— Была не была, дуй!
— Да ну тя, ошалел, что ли?!
— Дуй, рогатик! Сказано, бюллетень позарез нужен!
— Ч-черт с тобой, разевай пасть…
Мишка дул осторожно и старательно. Через пять минут Алешкина физиономия перекосилась, рот уплыл в сторону, а правую щеку разнесло так, что она стала отливать баклажановым блеском.
— Хо-о-о? — косноязычно спросил Алешка, ткнув пальцем в собственную челюсть.
— Хорошо! — заржал Мишка, сплевывая после трудной работы. — Уж куда лучше, родная мать бы не узнала! Не человек, а кубышка с перекосом! — И хлопнул по плечу. — Вали, тут сам нарком здравоохранения упадет, глянув! Дня два перекантуешься — и то хлеб!
Медбрат посоветовал теплый компресс и выдал справочку. Алешка передал справочку бригадиру Каневу, а сам отправился в барак и стал ждать. Компресса он не сделал. Как только все ушли на работу, Алешка сел, пригорюнившись, у стола и начал легонько нажимать кулаком на щеку. Во рту возник холодок, воздух с комариным писком вырывался из прокола, щекотал язык и нёбо.
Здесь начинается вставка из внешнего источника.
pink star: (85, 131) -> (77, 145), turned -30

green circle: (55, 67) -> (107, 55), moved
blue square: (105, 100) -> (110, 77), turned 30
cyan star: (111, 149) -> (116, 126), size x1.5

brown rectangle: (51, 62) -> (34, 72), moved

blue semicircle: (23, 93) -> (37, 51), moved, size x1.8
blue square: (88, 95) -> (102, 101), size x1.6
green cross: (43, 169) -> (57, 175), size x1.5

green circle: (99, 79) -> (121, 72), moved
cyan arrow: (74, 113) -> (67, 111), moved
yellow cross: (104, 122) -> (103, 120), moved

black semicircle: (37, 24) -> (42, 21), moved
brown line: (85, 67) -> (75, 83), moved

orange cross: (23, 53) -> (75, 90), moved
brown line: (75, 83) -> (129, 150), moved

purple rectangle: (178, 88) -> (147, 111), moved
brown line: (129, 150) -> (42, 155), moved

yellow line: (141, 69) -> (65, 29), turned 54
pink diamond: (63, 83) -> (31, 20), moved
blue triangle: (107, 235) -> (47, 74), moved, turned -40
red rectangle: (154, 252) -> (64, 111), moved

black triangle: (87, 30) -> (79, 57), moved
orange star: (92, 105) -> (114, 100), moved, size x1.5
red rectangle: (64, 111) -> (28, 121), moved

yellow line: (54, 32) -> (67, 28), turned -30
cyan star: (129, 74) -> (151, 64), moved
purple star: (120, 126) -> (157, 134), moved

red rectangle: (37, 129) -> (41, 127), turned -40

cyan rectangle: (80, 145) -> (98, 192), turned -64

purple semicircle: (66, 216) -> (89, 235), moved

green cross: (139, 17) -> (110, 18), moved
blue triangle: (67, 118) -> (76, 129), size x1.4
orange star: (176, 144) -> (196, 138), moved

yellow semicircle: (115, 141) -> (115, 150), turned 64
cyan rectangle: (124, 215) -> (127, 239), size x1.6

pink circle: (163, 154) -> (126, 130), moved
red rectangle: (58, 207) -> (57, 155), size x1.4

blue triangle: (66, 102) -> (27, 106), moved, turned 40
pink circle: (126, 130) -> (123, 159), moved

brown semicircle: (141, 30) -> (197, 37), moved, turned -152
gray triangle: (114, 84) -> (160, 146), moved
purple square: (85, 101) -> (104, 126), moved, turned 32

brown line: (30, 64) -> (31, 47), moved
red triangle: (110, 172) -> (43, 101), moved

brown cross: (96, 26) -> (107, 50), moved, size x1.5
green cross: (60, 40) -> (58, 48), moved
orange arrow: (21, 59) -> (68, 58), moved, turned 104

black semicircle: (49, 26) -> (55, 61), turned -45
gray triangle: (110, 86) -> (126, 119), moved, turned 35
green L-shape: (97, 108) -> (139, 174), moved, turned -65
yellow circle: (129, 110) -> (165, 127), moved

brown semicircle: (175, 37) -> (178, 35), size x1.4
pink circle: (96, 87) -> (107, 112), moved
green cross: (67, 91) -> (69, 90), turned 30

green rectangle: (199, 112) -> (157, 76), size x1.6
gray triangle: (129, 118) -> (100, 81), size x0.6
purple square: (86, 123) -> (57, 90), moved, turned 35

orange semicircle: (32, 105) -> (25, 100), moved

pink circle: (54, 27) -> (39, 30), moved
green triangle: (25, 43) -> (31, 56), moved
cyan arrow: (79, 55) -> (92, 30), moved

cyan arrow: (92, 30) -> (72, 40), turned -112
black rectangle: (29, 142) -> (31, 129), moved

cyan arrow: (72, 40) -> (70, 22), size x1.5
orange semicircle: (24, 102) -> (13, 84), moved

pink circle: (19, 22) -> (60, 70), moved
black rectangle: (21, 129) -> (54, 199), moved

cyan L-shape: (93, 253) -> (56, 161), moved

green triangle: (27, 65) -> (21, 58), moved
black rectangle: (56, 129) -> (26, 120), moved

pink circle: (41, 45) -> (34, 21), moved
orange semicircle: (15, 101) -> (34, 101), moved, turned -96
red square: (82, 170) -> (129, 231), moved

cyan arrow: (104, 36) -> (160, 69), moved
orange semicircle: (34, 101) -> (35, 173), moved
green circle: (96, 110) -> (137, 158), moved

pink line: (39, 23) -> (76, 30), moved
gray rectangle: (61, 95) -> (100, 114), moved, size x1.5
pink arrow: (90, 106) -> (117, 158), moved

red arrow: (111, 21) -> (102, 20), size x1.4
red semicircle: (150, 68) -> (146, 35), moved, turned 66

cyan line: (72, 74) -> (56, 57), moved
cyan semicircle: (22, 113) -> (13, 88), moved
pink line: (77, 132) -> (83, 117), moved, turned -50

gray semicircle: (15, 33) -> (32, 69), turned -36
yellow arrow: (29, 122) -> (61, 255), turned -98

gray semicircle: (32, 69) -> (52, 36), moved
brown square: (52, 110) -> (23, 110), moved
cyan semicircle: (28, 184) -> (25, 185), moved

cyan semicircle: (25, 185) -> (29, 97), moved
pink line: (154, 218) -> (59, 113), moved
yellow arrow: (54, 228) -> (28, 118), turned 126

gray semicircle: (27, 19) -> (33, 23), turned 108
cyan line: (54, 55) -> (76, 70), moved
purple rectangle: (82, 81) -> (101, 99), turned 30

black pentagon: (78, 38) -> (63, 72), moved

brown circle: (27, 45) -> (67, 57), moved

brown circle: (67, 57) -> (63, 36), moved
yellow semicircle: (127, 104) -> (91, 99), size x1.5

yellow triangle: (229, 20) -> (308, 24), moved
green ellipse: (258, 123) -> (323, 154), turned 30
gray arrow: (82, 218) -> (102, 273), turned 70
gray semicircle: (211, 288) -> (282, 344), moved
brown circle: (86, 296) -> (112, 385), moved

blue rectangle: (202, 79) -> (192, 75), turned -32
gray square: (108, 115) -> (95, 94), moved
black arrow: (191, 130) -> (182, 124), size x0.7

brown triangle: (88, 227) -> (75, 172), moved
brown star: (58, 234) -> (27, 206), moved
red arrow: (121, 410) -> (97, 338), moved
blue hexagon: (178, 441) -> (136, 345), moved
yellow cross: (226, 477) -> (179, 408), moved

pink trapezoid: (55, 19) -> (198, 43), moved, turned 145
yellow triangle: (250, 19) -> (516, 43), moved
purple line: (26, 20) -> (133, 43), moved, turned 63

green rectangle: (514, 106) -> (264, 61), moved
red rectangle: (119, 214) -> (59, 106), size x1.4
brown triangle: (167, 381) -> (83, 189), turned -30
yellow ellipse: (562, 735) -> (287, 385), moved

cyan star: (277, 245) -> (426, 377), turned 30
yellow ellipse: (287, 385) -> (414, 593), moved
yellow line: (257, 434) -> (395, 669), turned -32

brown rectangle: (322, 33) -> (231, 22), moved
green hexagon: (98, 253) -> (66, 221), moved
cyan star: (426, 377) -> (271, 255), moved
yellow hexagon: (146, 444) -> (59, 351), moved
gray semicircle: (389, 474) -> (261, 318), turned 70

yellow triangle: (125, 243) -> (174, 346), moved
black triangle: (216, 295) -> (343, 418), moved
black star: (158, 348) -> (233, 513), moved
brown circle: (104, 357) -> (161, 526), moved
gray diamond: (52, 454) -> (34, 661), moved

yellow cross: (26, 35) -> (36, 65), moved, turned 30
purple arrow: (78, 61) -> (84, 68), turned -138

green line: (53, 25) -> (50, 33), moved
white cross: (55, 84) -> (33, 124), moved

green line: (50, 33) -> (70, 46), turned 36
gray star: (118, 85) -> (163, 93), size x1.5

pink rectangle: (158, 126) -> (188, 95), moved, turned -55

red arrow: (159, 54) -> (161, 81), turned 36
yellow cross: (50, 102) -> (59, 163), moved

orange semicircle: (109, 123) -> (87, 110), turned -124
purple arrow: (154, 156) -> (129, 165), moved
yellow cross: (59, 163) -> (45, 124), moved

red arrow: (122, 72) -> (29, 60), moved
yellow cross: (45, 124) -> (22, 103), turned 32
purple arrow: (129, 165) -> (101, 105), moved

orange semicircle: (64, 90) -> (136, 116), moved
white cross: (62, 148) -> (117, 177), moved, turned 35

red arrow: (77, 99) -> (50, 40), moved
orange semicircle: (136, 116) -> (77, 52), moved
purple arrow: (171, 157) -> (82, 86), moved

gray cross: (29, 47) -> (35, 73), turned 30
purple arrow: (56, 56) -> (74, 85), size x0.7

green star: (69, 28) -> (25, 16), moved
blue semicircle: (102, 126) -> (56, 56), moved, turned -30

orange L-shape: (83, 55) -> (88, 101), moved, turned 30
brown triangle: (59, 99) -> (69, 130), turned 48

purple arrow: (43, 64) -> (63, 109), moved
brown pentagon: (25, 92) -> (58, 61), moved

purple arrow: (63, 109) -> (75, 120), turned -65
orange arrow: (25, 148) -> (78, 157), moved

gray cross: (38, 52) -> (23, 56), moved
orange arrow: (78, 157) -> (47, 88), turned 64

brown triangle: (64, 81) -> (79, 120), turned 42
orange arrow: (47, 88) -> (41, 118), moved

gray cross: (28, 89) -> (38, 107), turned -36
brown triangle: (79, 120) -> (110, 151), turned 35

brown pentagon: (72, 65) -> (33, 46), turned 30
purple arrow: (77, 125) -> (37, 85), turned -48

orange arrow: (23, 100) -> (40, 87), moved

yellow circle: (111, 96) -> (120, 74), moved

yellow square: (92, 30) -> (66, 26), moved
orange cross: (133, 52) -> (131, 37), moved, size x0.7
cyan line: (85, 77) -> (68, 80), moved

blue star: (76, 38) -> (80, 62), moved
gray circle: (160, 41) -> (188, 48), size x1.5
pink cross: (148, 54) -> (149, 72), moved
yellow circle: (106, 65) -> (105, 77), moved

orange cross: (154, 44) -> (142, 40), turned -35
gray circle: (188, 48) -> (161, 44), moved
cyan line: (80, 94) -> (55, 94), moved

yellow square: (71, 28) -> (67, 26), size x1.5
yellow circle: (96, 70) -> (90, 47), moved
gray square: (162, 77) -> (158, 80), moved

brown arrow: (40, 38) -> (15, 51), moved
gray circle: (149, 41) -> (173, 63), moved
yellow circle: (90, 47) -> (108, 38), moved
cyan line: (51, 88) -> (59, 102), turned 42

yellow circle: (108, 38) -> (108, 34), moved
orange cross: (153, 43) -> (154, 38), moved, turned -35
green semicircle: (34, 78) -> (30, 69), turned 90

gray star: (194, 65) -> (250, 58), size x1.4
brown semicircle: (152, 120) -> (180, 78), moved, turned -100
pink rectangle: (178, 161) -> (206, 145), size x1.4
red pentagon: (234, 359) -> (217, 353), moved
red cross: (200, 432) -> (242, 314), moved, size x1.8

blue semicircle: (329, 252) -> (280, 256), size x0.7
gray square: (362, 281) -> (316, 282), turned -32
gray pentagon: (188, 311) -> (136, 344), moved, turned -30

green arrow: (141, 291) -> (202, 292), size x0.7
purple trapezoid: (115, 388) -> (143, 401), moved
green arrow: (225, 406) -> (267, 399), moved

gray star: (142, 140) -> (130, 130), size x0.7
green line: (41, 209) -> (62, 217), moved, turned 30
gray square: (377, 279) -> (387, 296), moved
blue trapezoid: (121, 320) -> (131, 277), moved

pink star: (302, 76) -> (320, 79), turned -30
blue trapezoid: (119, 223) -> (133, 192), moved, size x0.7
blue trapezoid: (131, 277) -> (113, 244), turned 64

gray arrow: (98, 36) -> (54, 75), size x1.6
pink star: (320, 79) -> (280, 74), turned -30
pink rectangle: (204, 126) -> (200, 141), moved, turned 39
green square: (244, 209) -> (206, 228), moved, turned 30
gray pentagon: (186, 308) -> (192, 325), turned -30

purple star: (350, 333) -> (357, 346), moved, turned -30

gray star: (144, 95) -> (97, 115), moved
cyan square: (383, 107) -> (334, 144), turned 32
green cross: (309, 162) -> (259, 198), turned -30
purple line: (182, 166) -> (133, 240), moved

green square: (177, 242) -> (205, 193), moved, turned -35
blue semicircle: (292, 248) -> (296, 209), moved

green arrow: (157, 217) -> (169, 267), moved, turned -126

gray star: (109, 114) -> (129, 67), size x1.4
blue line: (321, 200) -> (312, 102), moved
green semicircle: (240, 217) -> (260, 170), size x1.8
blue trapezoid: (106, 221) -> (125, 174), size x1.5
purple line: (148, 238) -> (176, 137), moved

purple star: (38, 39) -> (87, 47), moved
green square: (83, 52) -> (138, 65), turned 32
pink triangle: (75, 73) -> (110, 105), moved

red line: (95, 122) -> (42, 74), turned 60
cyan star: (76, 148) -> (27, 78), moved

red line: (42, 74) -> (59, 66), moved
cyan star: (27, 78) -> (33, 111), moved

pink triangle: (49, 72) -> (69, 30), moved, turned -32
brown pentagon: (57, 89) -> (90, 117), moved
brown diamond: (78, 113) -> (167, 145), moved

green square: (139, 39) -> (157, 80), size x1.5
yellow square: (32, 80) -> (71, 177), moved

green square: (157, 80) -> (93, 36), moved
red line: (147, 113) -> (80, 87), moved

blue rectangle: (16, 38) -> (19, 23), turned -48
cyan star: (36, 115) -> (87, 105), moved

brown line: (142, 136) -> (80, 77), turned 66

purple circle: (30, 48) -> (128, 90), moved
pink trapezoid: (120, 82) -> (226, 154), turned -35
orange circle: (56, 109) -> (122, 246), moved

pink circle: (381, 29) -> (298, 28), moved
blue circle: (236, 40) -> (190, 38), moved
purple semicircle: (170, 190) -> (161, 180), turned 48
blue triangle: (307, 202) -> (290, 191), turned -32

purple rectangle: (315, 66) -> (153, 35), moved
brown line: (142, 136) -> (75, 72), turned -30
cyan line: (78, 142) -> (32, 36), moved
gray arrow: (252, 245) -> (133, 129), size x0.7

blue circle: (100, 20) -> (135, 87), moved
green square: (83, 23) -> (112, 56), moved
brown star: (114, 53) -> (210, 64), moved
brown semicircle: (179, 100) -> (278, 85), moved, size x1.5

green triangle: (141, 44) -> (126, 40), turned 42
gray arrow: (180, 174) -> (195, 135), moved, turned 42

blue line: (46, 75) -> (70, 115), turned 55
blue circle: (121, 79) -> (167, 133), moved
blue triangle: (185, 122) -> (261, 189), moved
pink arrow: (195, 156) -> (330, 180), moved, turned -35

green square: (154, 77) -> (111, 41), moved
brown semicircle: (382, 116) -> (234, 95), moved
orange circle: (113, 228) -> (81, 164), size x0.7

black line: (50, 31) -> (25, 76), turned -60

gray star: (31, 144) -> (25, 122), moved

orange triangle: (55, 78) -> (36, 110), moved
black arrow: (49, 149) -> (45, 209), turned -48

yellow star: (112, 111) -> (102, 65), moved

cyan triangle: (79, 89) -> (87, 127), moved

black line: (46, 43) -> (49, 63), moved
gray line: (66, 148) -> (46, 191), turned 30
Исцеляться было довольно приятно. Во всем этом, правда, была опасность: получить всамделишную заразу. Но, с другой стороны, что хорошего в жизни, вовсе лишенной опасностей?..
Сначала он увидел их в окно, а потом они вошли в барак и нерешительно остановились у порога, привыкая к темноте барака.
Пока девчата толклись у двери, он хорошо рассмотрел их.
Первую — крупную, мягкую, в толстом ватнике и огромных валенках, будто с плаката взятую солдатку, — Алешка вроде бы не заметил. Это случилось потому, что рядом с нею стояла другая — тоненькая, очень стройная девушка в узенькой юбке (из которой она, по-видимому, выросла) и аккуратной жакетке, перешитой из той же ватной стеганки, что полагалась всякому рабочему человеку как спецодежда. Девушка была гибкая, словно веточка, со вздернутым носиком — именно такие, уменьшительные слова пришли в голову Алешки при виде ее. На затылке у девушки держалась новенькая ушанка.
У Алексея дух захватило. Если не считать знакомства на таежной просеке с колхозной руководящей девицей, вот уже полгода он не встречался с женщинами, с той самой минуты, как завербовался на Пожму — в этот мужской малинник, где единственным представителем слабого пола была старуха, штатная уборщица.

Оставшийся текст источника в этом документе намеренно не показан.